> **TASK ITEM**:
The lines below, from the first through the one containing "exames teórico e", are to be given again exactly, with pictures left out and nothing added.

SOURCE RECORDS START

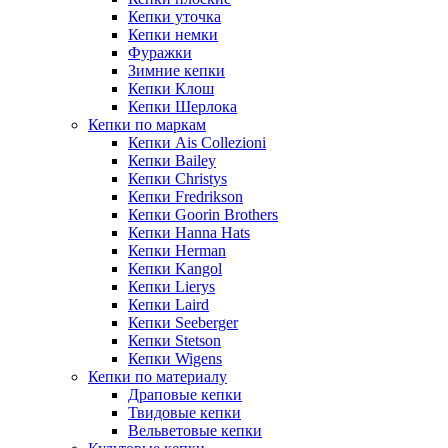
Кепки уточка
Кепки немки
Фуражки
Зимние кепки
Кепки Клош
Кепки Шерлока
Кепки по маркам
Кепки Ais Collezioni
Кепки Bailey
Кепки Christys
Кепки Fredrikson
Кепки Goorin Brothers
Кепки Hanna Hats
Кепки Herman
Кепки Kangol
Кепки Lierys
Кепки Laird
Кепки Seeberger
Кепки Stetson
Кепки Wigens
Кепки по материалу
Драповые кепки
Твидовые кепки
Вельветовые кепки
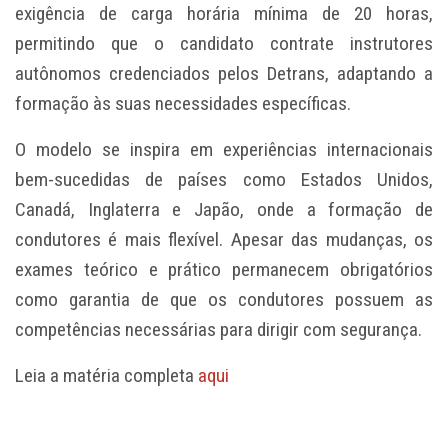
exigência de carga horária mínima de 20 horas,
permitindo que o candidato contrate instrutores
autônomos credenciados pelos Detrans, adaptando a
formação às suas necessidades específicas.
O modelo se inspira em experiências internacionais
bem-sucedidas de países como Estados Unidos,
Canadá, Inglaterra e Japão, onde a formação de
condutores é mais flexível. Apesar das mudanças, os
exames teórico e prático permanecem obrigatórios
como garantia de que os condutores possuem as
competências necessárias para dirigir com segurança.
Leia a matéria completa
aqui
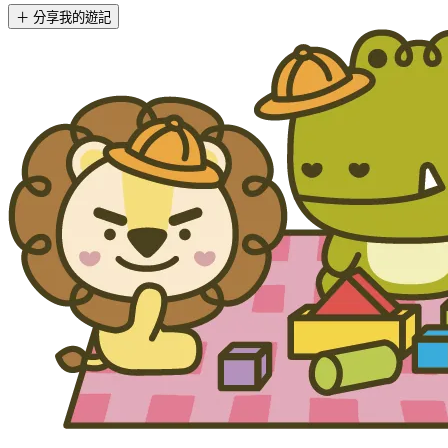
＋ 分享我的遊記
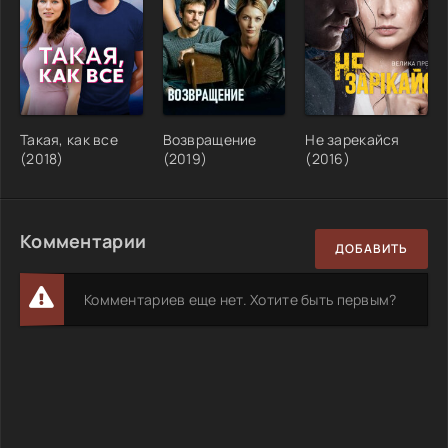
Такая, как все
Возвращение
Не зарекайся
(2018)
(2019)
(2016)
Комментарии
ДОБАВИТЬ
Комментариев еще нет. Хотите быть первым?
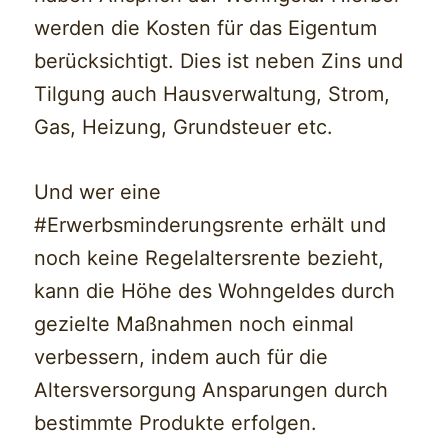
werden die Kosten für das Eigentum
berücksichtigt. Dies ist neben Zins und
Tilgung auch Hausverwaltung, Strom,
Gas, Heizung, Grundsteuer etc.
Und wer eine
#Erwerbsminderungsrente erhält und
noch keine Regelaltersrente bezieht,
kann die Höhe des Wohngeldes durch
gezielte Maßnahmen noch einmal
verbessern, indem auch für die
Altersversorgung Ansparungen durch
bestimmte Produkte erfolgen.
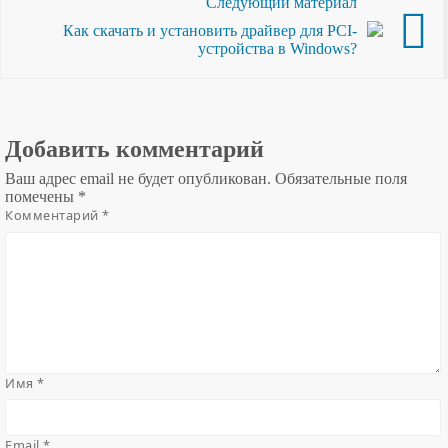
Следующий материал
Как скачать и установить драйвер для PCI-
устройства в Windows?
Добавить комментарий
Ваш адрес email не будет опубликован.
Обязательные поля
помечены
*
Комментарий
*
Имя
*
Email
*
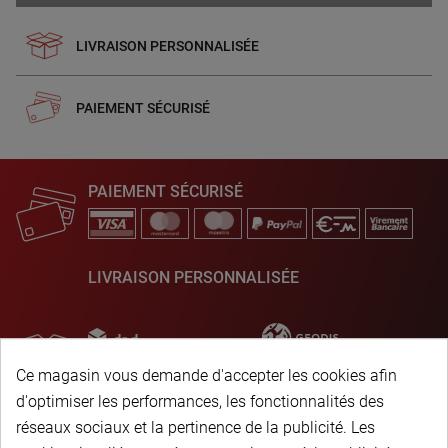
LIVRAISON PERSONNALISÉE
PAIEMENT SÉCURISÉ
PAIEMENT SÉCURISÉ
LIVRAISON PERSONNALISÉE
Ce magasin vous demande d'accepter les cookies afin
d'optimiser les performances, les fonctionnalités des
réseaux sociaux et la pertinence de la publicité. Les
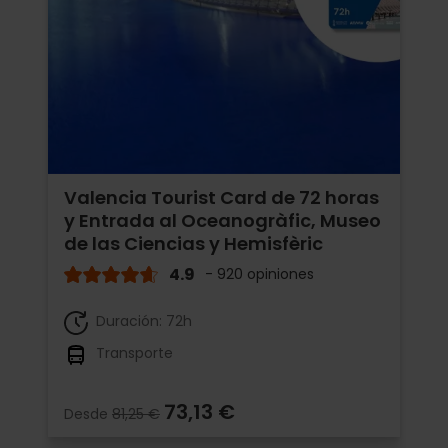
Valencia Tourist Card de 72 horas
y Entrada al Oceanogràfic, Museo
de las Ciencias y Hemisfèric
4.9
- 920 opiniones
Duración: 72h
Transporte
73,13 €
Desde
81,25 €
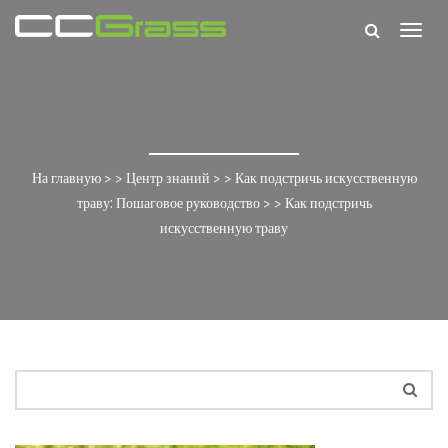
Togg
navig
На главную
> >
Центр знаний
> >
Как подстричь искусственную
траву: Пошаговое руководство
> >
Как подстричь
искусственную траву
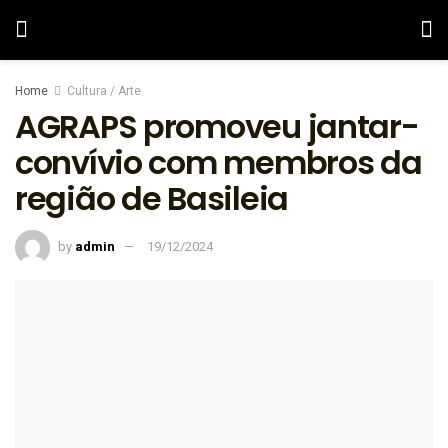
Home
Cultura / Arte
AGRAPS promoveu jantar-
convívio com membros da
região de Basileia
by
admin
19/12/2024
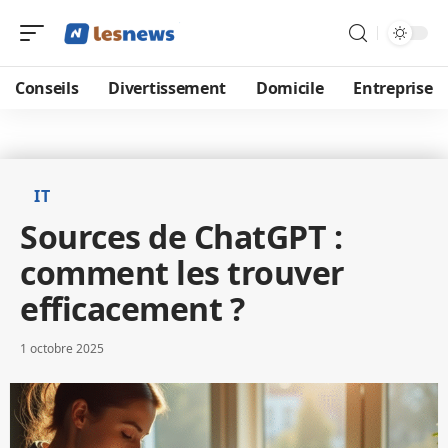
Conseils
Divertissement
Domicile
Entreprise
IT
Sources de ChatGPT :
comment les trouver
efficacement ?
1 octobre 2025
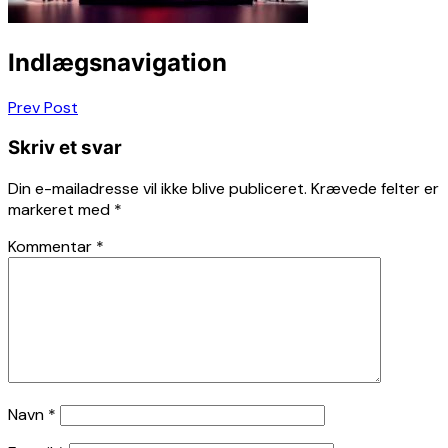
Indlægsnavigation
Prev Post
Skriv et svar
Din e-mailadresse vil ikke blive publiceret.
Krævede felter er
markeret med
*
Kommentar
*
Navn
*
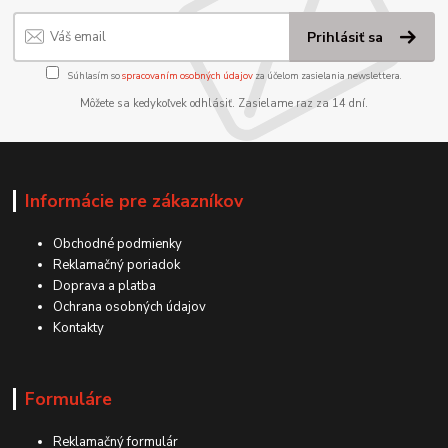
Prihlásiť sa
Súhlasím so
spracovaním osobných údajov
za účelom zasielania newslettera.
Môžete sa kedykoľvek odhlásiť. Zasielame raz za 14 dní.
Informácie pre zákazníkov
Obchodné podmienky
Reklamačný poriadok
Doprava a platba
Ochrana osobných údajov
Kontakty
Formuláre
Reklamačný formulár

SOURCE RECORDS END

> **YOUR SOLUTION**:
Кепки уточка
Кепки немки
Фуражки
Зимние кепки
Кепки Клош
Кепки Шерлока
Кепки по маркам
Кепки Ais Collezioni
Кепки Bailey
Кепки Christys
Кепки Fredrikson
Кепки Goorin Brothers
Кепки Hanna Hats
Кепки Herman
Кепки Kangol
Кепки Lierys
Кепки Laird
Кепки Seeberger
Кепки Stetson
Кепки Wigens
Кепки по материалу
Драповые кепки
Твидовые кепки
Вельветовые кепки
exigência de carga horária mínima de 20 horas,
permitindo que o candidato contrate instrutores
autônomos credenciados pelos Detrans, adaptando a
formação às suas necessidades específicas.
O modelo se inspira em experiências internacionais
bem-sucedidas de países como Estados Unidos,
Canadá, Inglaterra e Japão, onde a formação de
condutores é mais flexível. Apesar das mudanças, os
exames teórico e prático permanecem obrigatórios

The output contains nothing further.